Мозг хиреет и чувства жиже, но закатываю губу: я хочу умереть в Париже и в парижском лежать гробу. Как закрою глаза — так слышу я парижских кварталов вой. Я хочу умереть в Париже, не пугайте меня Москвой! Вновь закат, будто сука, лижет пожилые ладони дня… Я хочу умереть в Париже. Остальное — не для меня.

 

«Пустота вьет сети паутины…»

Пустота вьет сети паутины. Рот раскрыл — кого-нибудь унизил. За окном привычная картина: снова дохлый голубь на карнизе. Все вокруг обыденно до дрожи. И, как связь с надеждой разрывая, ощущенье, будто сам заброшен под дождем ржавеющим трамваем.

 

Вслух

Слушая мусор чужих речей, насовсем перейти на мат. Рот выплевывает слова, как туберкулезную гниль. Вооружившись миллионами киловатт, до конца не разрежут тьму электрических ламп огни.

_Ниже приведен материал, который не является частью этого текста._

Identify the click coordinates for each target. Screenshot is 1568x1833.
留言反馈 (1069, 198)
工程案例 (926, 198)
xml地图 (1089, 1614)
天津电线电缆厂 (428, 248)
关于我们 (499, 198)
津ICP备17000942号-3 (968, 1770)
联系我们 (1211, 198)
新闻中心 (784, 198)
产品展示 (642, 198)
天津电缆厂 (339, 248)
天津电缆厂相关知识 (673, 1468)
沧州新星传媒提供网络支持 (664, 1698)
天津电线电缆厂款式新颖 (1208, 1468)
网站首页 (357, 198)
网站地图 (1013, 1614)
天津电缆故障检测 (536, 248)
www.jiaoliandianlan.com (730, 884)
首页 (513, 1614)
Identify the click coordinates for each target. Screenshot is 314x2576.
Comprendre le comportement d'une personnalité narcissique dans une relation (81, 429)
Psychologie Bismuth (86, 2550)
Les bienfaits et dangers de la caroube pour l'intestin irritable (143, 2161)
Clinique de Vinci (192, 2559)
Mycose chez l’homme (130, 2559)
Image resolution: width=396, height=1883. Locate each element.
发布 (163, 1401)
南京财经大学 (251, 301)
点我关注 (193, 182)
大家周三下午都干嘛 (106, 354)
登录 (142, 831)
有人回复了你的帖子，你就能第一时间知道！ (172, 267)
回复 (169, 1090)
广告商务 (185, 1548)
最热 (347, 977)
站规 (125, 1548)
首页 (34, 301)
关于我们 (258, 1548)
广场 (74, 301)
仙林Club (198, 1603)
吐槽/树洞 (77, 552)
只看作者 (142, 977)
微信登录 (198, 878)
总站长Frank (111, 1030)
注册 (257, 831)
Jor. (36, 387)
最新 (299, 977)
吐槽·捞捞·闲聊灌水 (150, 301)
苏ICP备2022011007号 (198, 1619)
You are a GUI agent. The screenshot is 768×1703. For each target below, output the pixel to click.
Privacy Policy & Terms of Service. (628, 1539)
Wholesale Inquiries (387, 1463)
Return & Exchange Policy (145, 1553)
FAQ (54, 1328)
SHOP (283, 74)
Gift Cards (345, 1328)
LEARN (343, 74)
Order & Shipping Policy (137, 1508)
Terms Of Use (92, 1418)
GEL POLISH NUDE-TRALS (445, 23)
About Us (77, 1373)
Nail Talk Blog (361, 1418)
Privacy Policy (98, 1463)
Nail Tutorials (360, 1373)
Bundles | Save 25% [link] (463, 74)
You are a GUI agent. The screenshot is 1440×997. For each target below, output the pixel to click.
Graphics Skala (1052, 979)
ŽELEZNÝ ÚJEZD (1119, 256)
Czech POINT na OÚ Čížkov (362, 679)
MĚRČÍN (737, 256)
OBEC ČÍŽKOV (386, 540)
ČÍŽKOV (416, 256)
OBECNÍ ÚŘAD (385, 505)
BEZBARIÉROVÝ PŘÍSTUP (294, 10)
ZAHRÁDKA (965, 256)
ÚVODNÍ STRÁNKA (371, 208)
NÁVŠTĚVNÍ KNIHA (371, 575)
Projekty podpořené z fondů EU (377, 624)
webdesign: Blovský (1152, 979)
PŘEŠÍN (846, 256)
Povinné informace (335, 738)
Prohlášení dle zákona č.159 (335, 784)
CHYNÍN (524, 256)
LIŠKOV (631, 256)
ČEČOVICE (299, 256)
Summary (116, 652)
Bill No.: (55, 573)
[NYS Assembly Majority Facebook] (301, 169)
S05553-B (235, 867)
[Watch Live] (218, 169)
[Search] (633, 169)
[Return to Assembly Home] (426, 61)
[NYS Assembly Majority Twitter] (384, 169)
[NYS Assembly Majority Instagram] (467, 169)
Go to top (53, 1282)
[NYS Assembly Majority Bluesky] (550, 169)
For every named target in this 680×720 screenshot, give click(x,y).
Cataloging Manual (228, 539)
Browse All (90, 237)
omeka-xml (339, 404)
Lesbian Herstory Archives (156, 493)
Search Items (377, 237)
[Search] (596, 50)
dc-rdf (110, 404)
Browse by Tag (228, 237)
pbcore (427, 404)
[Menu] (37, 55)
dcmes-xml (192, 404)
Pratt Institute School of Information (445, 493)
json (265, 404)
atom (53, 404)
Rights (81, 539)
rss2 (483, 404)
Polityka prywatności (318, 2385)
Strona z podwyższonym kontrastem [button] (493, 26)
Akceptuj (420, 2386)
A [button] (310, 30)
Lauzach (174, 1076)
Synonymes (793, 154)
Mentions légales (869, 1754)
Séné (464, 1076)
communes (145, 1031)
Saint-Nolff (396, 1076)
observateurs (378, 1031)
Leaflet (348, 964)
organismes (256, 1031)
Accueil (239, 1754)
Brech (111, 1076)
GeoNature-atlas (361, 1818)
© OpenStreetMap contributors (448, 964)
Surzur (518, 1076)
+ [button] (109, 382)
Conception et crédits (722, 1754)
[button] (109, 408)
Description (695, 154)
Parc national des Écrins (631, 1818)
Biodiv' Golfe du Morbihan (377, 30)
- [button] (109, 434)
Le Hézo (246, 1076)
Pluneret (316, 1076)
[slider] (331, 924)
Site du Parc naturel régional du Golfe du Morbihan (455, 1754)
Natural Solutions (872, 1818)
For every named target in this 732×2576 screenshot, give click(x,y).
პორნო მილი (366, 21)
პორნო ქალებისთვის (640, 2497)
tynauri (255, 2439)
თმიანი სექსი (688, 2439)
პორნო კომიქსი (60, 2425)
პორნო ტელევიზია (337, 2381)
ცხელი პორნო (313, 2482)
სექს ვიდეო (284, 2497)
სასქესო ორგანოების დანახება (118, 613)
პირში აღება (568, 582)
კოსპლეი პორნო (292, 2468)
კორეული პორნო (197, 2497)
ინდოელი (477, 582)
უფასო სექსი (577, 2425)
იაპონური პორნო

Бог породил наш мир, я же сотни миров порождал и убивал их нещадно, как рассудительность — алкоголь. Когда время приходит действовать, я продолжаю ждать с моря погоды или вызова, скажем, в Стокгольм. Глупо вопить о прожитом: «Раньше, помню, вернуть назад…» или в грядущее пялиться: «Настанут дни…» Слушая мусор чужих речей, насовсем перейти на мат. Рот выплевывает слова, как туберкулезную гниль.

 

На заметку

Кто думает прославиться в веках и с классиками стать примерно вровень, тот должен видеть, как в черновиках по краю проступают пятна крови.